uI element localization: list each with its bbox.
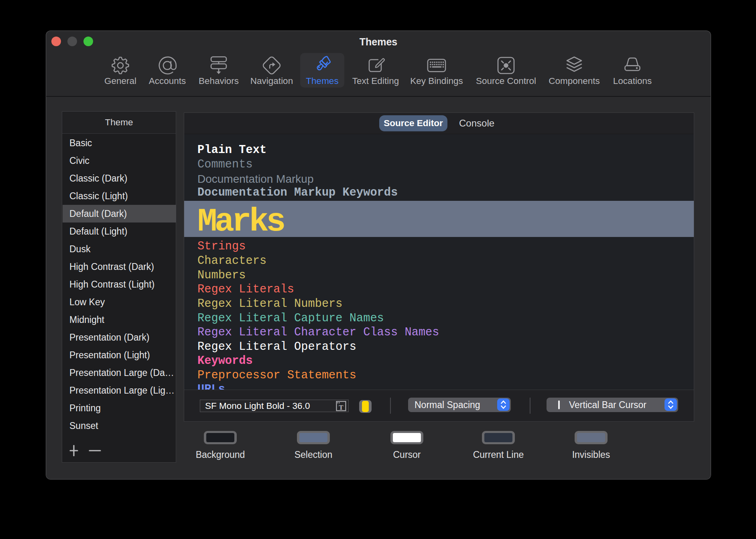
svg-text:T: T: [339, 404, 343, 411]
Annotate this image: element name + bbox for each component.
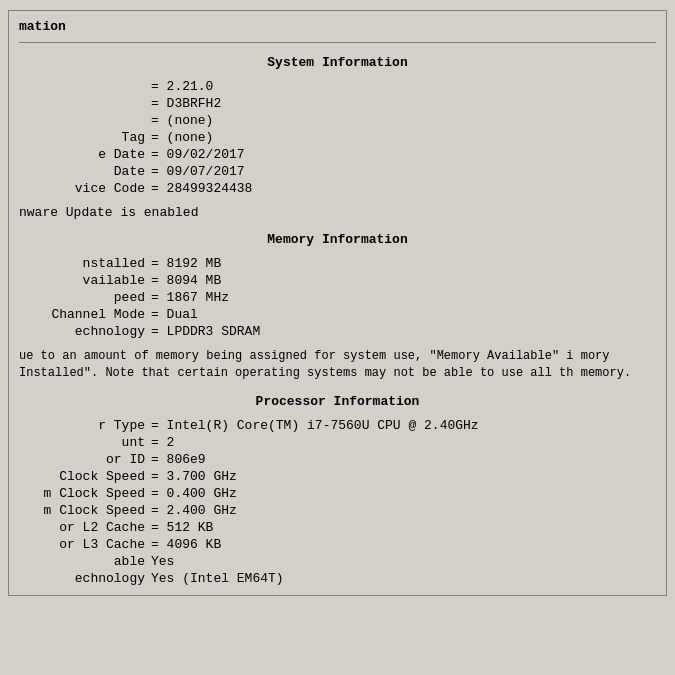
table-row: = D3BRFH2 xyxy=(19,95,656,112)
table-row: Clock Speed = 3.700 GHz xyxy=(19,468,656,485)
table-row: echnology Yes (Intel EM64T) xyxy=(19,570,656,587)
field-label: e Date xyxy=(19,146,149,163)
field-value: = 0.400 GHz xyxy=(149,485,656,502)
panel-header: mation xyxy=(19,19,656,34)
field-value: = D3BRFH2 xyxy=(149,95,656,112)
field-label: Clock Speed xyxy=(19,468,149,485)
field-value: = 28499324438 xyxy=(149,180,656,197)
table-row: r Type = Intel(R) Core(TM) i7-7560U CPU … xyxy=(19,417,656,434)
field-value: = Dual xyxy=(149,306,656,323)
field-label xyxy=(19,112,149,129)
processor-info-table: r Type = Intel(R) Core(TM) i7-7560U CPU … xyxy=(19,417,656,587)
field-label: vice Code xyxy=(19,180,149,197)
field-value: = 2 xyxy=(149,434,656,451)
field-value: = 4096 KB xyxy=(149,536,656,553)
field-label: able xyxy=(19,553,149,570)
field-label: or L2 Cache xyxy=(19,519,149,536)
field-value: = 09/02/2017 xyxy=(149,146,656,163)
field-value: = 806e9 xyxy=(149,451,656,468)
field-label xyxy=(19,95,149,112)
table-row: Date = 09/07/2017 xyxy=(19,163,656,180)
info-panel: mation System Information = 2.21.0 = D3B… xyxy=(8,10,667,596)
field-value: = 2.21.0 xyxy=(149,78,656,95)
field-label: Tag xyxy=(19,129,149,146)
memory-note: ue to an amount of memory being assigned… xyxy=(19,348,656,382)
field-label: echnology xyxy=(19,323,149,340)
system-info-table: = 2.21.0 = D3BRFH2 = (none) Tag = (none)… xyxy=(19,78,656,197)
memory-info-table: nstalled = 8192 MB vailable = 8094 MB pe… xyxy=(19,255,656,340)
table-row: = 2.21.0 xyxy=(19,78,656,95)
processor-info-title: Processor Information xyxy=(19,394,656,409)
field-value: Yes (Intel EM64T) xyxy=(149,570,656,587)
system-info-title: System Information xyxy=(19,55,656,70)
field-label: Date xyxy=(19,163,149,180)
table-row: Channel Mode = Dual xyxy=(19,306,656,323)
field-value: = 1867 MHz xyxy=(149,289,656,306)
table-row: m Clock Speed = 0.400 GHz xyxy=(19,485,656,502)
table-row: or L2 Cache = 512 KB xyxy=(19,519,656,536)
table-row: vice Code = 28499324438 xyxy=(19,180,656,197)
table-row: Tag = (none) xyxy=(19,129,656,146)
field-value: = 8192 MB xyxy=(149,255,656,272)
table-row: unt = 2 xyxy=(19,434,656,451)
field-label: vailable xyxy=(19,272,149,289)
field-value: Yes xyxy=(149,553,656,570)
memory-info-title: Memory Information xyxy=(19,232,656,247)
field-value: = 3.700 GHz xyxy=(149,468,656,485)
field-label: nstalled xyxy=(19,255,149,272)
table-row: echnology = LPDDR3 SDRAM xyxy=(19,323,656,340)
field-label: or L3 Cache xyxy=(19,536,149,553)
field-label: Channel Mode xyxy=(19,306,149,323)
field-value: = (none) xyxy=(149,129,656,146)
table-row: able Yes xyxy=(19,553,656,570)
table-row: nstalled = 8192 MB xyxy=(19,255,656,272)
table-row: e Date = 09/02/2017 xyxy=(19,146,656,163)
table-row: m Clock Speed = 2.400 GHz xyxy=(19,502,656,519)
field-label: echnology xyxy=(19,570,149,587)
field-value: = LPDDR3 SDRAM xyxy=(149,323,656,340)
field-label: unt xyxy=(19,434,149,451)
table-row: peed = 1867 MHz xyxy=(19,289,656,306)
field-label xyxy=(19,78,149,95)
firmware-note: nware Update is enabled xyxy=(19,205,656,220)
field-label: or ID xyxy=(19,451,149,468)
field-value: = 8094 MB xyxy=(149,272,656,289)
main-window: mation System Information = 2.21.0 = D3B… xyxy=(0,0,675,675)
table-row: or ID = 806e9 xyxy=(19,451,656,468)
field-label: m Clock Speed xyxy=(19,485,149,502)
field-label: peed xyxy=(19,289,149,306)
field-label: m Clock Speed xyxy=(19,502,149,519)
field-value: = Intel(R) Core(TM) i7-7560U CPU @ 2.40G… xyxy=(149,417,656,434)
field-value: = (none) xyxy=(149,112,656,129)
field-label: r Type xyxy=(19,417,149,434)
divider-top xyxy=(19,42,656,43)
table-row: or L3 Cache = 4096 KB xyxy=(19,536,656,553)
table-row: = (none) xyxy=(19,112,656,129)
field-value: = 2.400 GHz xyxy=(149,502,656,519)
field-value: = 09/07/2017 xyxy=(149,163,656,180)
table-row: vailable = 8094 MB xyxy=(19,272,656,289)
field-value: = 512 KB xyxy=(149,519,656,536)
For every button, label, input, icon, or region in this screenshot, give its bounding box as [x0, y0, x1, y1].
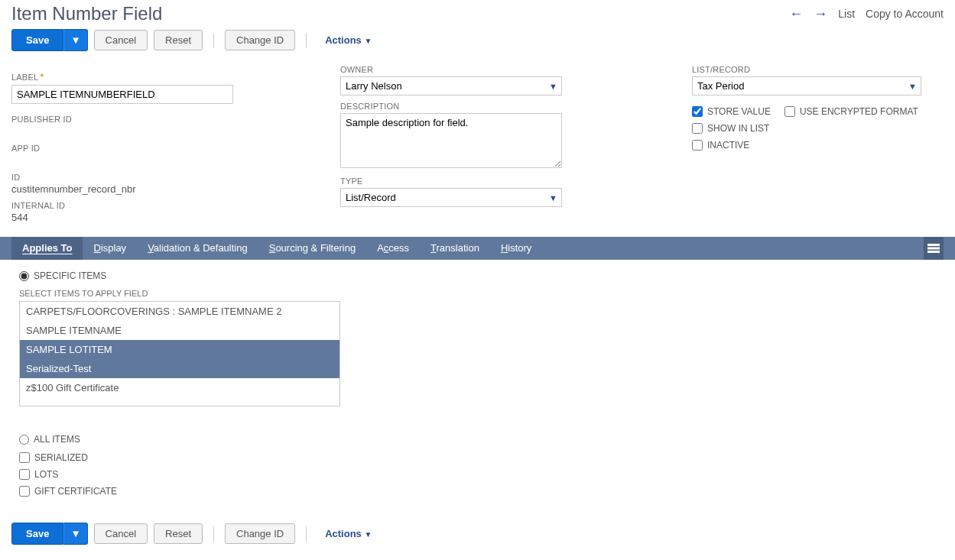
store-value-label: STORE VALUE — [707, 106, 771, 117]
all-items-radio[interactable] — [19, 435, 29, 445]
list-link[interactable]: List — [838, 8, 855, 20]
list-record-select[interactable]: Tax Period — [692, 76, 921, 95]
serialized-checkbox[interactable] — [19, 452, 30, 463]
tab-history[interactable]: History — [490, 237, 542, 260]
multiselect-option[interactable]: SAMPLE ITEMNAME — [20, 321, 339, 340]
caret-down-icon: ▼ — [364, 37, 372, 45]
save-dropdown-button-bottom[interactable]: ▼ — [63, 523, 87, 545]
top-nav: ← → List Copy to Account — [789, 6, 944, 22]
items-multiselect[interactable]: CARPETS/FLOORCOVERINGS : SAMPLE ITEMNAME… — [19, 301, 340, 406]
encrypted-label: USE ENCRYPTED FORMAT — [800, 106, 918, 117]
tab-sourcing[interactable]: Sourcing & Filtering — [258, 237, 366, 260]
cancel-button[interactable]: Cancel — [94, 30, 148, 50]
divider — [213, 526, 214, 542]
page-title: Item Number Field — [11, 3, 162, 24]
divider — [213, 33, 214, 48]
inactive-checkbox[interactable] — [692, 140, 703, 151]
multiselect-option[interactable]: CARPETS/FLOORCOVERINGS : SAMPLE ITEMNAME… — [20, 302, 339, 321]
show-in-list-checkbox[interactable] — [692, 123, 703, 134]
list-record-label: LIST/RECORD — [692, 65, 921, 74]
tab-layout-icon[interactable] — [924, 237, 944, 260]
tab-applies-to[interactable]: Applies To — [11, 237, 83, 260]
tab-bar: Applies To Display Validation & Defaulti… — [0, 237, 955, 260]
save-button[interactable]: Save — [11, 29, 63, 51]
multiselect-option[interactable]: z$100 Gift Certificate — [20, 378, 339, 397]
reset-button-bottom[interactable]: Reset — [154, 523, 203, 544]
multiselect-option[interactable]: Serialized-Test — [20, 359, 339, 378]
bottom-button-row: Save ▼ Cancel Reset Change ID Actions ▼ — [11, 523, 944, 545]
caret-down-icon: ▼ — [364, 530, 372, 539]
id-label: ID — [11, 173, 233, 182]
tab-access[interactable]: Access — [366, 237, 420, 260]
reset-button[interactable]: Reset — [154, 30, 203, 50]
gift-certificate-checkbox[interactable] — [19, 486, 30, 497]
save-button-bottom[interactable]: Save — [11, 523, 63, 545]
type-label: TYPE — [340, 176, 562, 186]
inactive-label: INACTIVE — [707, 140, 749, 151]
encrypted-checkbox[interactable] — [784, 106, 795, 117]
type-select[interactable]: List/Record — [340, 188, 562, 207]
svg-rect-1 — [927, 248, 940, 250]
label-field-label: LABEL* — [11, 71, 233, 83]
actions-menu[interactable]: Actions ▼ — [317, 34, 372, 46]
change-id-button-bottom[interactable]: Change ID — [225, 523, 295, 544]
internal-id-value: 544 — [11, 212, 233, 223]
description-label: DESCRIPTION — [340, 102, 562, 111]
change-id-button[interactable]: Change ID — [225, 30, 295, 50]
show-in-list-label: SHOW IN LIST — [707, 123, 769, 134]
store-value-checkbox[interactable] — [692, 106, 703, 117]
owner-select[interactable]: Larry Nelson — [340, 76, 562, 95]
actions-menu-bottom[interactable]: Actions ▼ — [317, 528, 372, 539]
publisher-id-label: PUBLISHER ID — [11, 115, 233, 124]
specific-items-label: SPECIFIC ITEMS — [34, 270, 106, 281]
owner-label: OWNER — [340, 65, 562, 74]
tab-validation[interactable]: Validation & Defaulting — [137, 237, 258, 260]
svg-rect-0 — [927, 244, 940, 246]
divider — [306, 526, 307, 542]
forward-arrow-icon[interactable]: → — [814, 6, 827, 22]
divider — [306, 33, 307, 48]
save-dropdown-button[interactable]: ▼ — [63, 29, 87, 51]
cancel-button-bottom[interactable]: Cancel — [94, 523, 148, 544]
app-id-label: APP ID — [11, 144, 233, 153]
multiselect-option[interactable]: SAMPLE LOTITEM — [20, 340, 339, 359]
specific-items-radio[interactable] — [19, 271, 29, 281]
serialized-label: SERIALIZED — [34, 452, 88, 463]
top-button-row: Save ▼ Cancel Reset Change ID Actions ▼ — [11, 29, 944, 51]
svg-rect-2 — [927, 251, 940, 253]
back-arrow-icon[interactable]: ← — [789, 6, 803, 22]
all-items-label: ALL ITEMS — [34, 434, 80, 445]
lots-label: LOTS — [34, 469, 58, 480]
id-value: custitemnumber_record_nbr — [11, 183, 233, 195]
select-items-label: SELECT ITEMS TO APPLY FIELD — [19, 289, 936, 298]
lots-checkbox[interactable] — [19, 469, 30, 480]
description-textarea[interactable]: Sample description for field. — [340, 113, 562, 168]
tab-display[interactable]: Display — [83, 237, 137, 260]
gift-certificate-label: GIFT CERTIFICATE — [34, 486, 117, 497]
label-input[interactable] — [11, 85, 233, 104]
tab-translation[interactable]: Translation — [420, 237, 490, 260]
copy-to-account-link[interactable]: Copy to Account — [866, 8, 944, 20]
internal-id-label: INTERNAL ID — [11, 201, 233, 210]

----

Assignment
Copy each line of the entries in which the string "Actions" is found.

Response to this task
bottom-button-row: Save ▼ Cancel Reset Change ID Actions ▼ — [11, 523, 944, 545]
actions-menu[interactable]: Actions ▼ — [317, 34, 372, 46]
actions-menu-bottom[interactable]: Actions ▼ — [317, 528, 372, 539]
top-button-row: Save ▼ Cancel Reset Change ID Actions ▼ — [11, 29, 944, 51]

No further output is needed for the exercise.